### Work instruction
The lines to copy are those in the records below that hold the word "küpsiseid".

### Materials provided
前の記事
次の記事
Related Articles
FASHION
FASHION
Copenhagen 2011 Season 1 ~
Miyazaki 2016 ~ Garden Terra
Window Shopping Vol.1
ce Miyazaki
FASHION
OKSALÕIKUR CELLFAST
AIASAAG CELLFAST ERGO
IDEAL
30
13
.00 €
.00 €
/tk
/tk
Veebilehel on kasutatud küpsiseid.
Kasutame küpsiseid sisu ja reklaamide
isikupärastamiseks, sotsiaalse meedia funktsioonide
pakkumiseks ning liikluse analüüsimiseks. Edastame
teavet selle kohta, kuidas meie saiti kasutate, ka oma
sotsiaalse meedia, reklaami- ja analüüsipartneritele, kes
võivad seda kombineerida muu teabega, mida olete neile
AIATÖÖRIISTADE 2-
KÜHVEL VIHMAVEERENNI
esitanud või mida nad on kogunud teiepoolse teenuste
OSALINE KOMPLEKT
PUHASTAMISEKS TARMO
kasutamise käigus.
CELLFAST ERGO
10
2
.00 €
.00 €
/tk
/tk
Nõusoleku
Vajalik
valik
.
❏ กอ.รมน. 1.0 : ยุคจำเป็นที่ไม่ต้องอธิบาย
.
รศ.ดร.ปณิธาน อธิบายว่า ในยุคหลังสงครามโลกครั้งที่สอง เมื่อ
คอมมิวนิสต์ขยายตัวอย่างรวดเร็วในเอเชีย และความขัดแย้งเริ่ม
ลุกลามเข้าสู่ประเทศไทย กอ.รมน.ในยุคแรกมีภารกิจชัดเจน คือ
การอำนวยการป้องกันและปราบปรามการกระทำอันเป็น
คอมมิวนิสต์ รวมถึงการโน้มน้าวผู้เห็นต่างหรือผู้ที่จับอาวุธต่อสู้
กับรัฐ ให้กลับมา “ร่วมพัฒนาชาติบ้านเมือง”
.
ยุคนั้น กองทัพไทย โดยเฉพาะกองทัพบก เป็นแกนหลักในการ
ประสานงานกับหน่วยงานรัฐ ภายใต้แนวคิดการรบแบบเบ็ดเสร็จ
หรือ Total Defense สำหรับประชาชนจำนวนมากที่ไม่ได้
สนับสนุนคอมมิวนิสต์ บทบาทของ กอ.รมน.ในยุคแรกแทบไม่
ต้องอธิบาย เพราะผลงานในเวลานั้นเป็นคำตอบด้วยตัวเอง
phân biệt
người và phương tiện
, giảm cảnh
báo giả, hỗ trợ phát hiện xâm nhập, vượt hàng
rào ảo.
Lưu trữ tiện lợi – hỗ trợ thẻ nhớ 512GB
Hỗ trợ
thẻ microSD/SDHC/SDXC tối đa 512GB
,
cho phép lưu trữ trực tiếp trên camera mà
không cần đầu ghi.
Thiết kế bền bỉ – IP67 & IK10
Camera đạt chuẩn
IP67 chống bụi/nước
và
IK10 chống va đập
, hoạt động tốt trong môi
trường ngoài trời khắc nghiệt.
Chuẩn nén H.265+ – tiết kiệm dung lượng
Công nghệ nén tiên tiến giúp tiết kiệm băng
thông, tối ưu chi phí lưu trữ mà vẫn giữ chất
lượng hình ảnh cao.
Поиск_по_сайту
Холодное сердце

### Written solution
Veebilehel on kasutatud küpsiseid.
Kasutame küpsiseid sisu ja reklaamide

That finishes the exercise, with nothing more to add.